Data-based Langevin modeling of biomolecular systems

Abstract: Understanding the dynamical behavior of proteins is a highly challenging area of current research. Based on the progress in algorithmic methods and the increase of computational power in the recent years, molecular dynamics simulations have emerged as powerful tool to access molecular motions on time scales from femto- to milliseconds. However, the resulting data is so overwhelming that a suitable interpretation framework is needed in order to detect and analyse the essential dynamics of the system under study. Frequently, following a dimensionality reduction to identify collective variables, the dynamics are described in terms of a diffusive motion on a low-dimensional free energy landscape. By using projection operator approaches, such as developed by Zwanzig, it is possible to derive coarse-grained equations of motions for the collective variables, such as the generalized Langevin equation.
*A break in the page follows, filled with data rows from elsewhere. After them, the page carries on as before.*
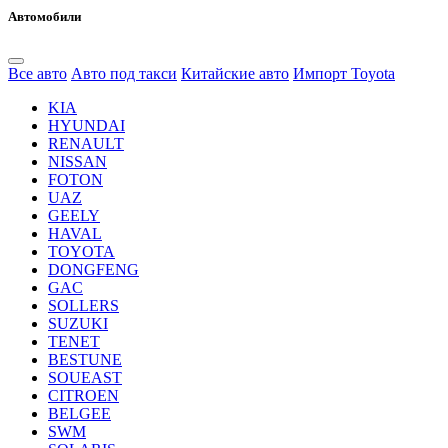
Автомобили
Все авто
Авто под такси
Китайские авто
Импорт Toyota
KIA
HYUNDAI
RENAULT
NISSAN
FOTON
UAZ
GEELY
HAVAL
TOYOTA
DONGFENG
GAC
SOLLERS
SUZUKI
TENET
BESTUNE
SOUEAST
CITROEN
BELGEE
SWM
Going further, by assuming a time scale separation between the slow dynamics along the system coordinate and the fast fluctuations of the bath, this equation can be simplified to the (memory-less) Markovian Langevin equation, which describes the system dynamics in terms of a deterministic drift, a Stokes’ friction and a stochastic force. Alternatively, an additional step of coarse graining can be applied in order to account for the dynamics in terms of jumps between metastable conformational states. By furthermore assuming that those jumps are memory-free, a so-called Markov state model can be constructed.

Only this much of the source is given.